An oncologist or cancer specialist may recommend Trusted Source chemotherapy for colon cancer treatment.

  • To make it simpler to remove a tumor, you will need to first shrink it.
  • After surgery, to eliminate any remaining cancer cells
  • If cancer has spread to other parts of the body

Side effects of chemotherapy include:

  • hair loss
  • nausea
  • Fatigue
  • vomiting

Combination therapies combine multiple types of chemotherapy, or combine chemotherapy with other treatment options.

Radiation therapy

Radiation therapy is a treatment that targets cancer cells with high-energy gamma radiation. External radiation therapy is a form of radiation therapy that emits these rays from an outside machine.

A doctor can inject radioactive material near the site of cancer using internal radiation. This is done in the form a seed.

Gamma radiation is emitted by some metals like radium. High energy or X-rays may also be used to produce radiation. A doctor may request radiation therapy as a standalone treatment to shrink a tumor or destroy cancer cells. It can be used in conjunction with other cancer treatments.

Radiation treatments for colon cancer are generally not administered by cancer care teams until the later stages trusted source. If early stage rectal cancer has spread to the lymph nodes or penetrated the wall of rectum, they may be able to use them.

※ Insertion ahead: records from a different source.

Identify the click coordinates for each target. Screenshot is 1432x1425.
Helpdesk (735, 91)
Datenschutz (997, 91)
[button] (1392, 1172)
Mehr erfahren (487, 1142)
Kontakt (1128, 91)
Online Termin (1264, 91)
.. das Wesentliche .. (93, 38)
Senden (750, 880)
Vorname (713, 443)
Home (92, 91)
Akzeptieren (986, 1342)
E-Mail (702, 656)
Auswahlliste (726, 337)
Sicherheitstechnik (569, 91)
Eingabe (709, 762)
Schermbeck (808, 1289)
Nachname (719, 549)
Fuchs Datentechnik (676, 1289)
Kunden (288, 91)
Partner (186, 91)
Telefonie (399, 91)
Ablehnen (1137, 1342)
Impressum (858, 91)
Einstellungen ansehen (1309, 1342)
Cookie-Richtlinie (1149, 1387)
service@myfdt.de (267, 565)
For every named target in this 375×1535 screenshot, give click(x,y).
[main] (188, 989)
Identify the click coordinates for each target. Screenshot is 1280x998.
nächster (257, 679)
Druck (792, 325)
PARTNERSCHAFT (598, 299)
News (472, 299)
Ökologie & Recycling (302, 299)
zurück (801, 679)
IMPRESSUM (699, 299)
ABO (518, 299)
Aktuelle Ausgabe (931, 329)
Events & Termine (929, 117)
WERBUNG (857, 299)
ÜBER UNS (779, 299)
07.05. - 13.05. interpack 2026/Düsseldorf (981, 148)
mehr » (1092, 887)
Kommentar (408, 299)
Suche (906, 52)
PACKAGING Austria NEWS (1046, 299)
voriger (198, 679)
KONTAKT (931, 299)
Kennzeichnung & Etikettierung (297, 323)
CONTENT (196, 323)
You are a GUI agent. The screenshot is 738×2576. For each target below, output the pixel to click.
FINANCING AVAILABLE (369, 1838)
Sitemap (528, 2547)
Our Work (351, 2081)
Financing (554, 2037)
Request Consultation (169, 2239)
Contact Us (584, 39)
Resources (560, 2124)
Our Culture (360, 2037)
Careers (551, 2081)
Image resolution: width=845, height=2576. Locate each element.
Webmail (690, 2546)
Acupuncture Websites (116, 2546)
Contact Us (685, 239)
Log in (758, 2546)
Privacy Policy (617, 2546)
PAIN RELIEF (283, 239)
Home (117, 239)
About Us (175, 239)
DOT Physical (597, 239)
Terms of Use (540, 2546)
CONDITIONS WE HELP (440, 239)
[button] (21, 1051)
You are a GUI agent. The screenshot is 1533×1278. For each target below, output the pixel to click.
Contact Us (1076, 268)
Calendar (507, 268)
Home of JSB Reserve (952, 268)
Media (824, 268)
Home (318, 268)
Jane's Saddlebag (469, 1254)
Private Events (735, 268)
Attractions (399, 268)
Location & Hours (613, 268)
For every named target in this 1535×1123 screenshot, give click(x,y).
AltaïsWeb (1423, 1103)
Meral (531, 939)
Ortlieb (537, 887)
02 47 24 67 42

Radiation treatment can have side effects such as:

  • Mild skin changes that look like sunburn, or suntan
  • nausea
  • vomiting
  • diarrhea
  • Fatigue
  • appetite loss
  • weight loss

Most side effects will disappear or diminish within a few weeks of treatment.

Diagnosis

A doctor will conduct a thorough physical exam and inquire about family and personal medical history.

To detect and stage cancer, they may also use these diagnostic techniques:

Colonoscopy

A doctor will insert a flexible, long tube with a camera at one end into the rectum during a colonoscopy to examine the inside of the colon.

Before the procedure, a person might need to follow a specific diet for 1-3 days Trusted Source. A process called bowel preparation will be required to cleanse the colon.

A surgeon will remove any colon polyps found by the doctor and send them to biopsy. A pathologist will examine the biopsy under a microscope in order to identify cancerous or precancerous cell.

The flexible sigmoidoscopy is a similar procedure that allows doctors to examine a smaller area of the colorectal region. This method is not as extensive as a coloscopy. A full colonoscopy might not be required if the sigmoidoscopy doesn’t reveal any polyps, or if they are in a very small area.

Double-contrast barium enema

The barium liquid is used to create clearer images of your colon than standard X-rays. A person might need to refrain from eating or drinking prior to undergoing barium-X-ray. The doctor will inject the liquid solution containing barium through the rectum. To ensure the best results, they will follow this procedure with a quick pumping of air. The radiologist will then take an X-ray to examine the colon and rectum. The X-ray will show the barium as white, with any polyps or tumors appearing as dark circles. If a biopsy suggests the presence of colon cancer, the doctor may order a chest X-ray, an ultrasound, or a Find out more about colon cancer diagnostic tests here.

Prevention

It is impossible to prevent colon cancer. Some preventive measures include Trusted Source

  • Maintaining a moderately sized
  • exercising regularly
  • Consume lots of fruits, vegetables, whole grains, and legumes
  • Red meat and saturated fats should be limited

It is also important to limit alcohol consumption and quit smoking.

Screening

Sometimes symptoms may not manifest until the cancer has advanced. The American College of Physicians recommends screening people 50-75 years old, with fecal testing and a colonoscopy once every 10 years or a sigmoidoscopy each 10 years.

It all depends on the individual’s risk level. For individual recommendations, patients can consult their doctor.